■ Work to complete
Copy all lines below that use the word "Преимущества".
____ Records supplied
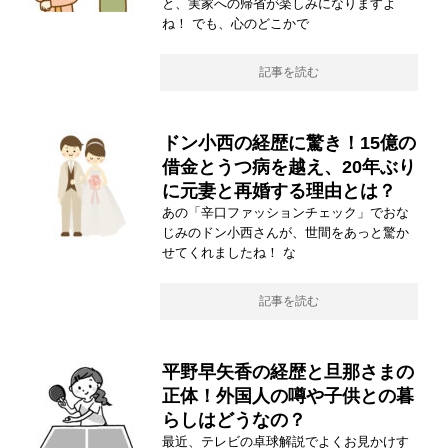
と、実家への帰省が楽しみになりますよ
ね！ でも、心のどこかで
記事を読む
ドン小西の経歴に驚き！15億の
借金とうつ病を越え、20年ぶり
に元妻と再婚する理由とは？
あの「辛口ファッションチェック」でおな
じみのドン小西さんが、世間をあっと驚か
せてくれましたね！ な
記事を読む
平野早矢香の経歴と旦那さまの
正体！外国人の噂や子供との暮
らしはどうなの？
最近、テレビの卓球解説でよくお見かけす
________
____ Records supplied
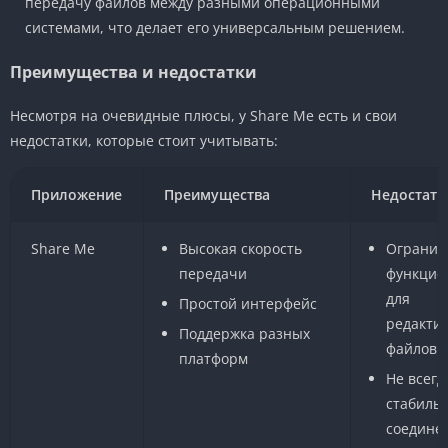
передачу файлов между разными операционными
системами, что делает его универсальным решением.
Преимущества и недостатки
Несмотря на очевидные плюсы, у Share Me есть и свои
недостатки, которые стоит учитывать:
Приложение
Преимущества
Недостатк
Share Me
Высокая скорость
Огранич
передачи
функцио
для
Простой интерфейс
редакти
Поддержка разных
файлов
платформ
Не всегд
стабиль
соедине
________
____ Records supplied
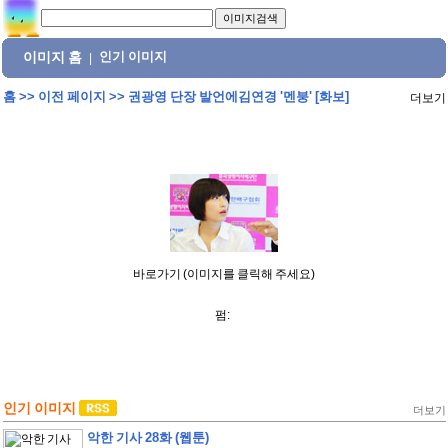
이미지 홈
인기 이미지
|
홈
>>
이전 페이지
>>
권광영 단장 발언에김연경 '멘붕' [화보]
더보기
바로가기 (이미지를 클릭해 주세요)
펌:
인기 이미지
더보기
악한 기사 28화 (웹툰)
________
■ Finished exercise
Преимущества и недостатки
Преимущества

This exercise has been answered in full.